*Information shown*.
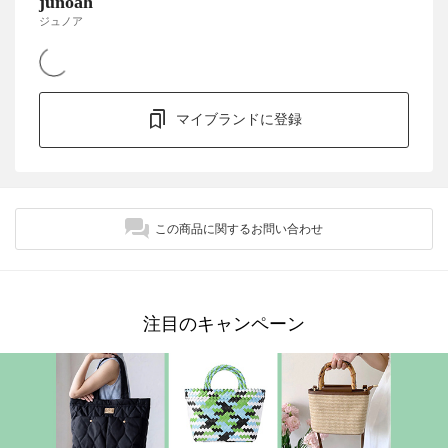
junoah
ジュノア
マイブランドに登録
この商品に関するお問い合わせ
注目のキャンペーン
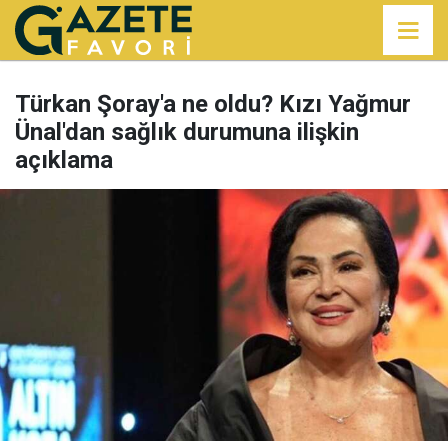
Türkan Şoray'a ne oldu? Kızı Yağmur
Ünal'dan sağlık durumuna ilişkin
açıklama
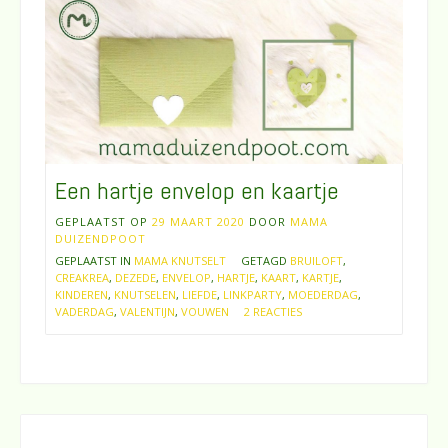
Een hartje envelop en kaartje
GEPLAATST OP
29 MAART 2020
DOOR
MAMA
DUIZENDPOOT
GEPLAATST IN
MAMA KNUTSELT
GETAGD
BRUILOFT
,
CREAKREA
,
DEZEDE
,
ENVELOP
,
HARTJE
,
KAART
,
KARTJE
,
KINDEREN
,
KNUTSELEN
,
LIEFDE
,
LINKPARTY
,
MOEDERDAG
,
VADERDAG
,
VALENTIJN
,
VOUWEN
2 REACTIES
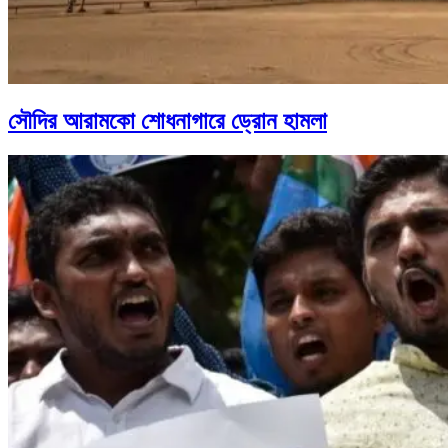
সৌদির আরামকো শোধনাগারে ড্রোন হামলা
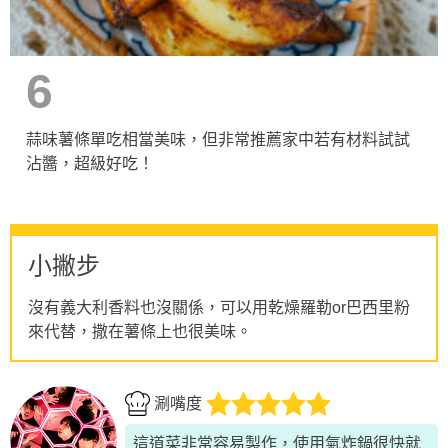
6
蒜味薯條單吃相當美味，但非常推薦家中若有材料試試
沾醬，超級好吃！
小撇步
沒有義大利香料也沒關係，可以用乾燥羅勒or巴西里粉
來代替，撒在薯條上也很美味。
涮嘴度
這道菜非常容易製作，使用氣炸鍋很快就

*What you will do*. Would you copy out the material above exactly, without the pictures in it?

*Output of the exercise*.
junoah
ジュノア
マイブランドに登録
この商品に関するお問い合わせ
注目のキャンペーン
Türkan Şoray'a ne oldu? Kızı Yağmur
Ünal'dan sağlık durumuna ilişkin
açıklama
Een hartje envelop en kaartje
GEPLAATST OP
29 MAART 2020
DOOR
MAMA
DUIZENDPOOT
GEPLAATST IN
MAMA KNUTSELT
GETAGD
BRUILOFT
,
CREAKREA
,
DEZEDE
,
ENVELOP
,
HARTJE
,
KAART
,
KARTJE
,
KINDEREN
,
KNUTSELEN
,
LIEFDE
,
LINKPARTY
,
MOEDERDAG
,
VADERDAG
,
VALENTIJN
,
VOUWEN
2 REACTIES
সৌদির আরামকো শোধনাগারে ড্রোন হামলা
6
蒜味薯條單吃相當美味，但非常推薦家中若有材料試試
沾醬，超級好吃！
小撇步
沒有義大利香料也沒關係，可以用乾燥羅勒or巴西里粉
來代替，撒在薯條上也很美味。
涮嘴度
這道菜非常容易製作，使用氣炸鍋很快就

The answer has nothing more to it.